**Work instructions**
The line holding "Find the location of a particular element. The" and every line after it through the end of the entries below: retype these exactly and nothing more.

**Entries provided**
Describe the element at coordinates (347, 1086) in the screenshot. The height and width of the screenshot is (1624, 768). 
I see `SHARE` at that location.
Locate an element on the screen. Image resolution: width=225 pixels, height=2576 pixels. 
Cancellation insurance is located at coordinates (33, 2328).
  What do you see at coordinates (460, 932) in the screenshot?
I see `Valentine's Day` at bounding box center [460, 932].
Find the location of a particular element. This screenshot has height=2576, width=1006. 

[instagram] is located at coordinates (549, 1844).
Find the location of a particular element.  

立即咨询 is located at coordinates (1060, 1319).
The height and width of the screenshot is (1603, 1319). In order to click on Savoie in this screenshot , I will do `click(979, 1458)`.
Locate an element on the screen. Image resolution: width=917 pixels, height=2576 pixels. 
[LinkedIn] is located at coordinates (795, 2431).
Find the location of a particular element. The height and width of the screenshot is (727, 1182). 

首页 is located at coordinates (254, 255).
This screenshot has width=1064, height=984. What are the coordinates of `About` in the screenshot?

**Expected output**
Find the location of a particular element. The height and width of the screenshot is (727, 1182). 

首页 is located at coordinates (254, 255).
This screenshot has width=1064, height=984. What are the coordinates of `About` in the screenshot?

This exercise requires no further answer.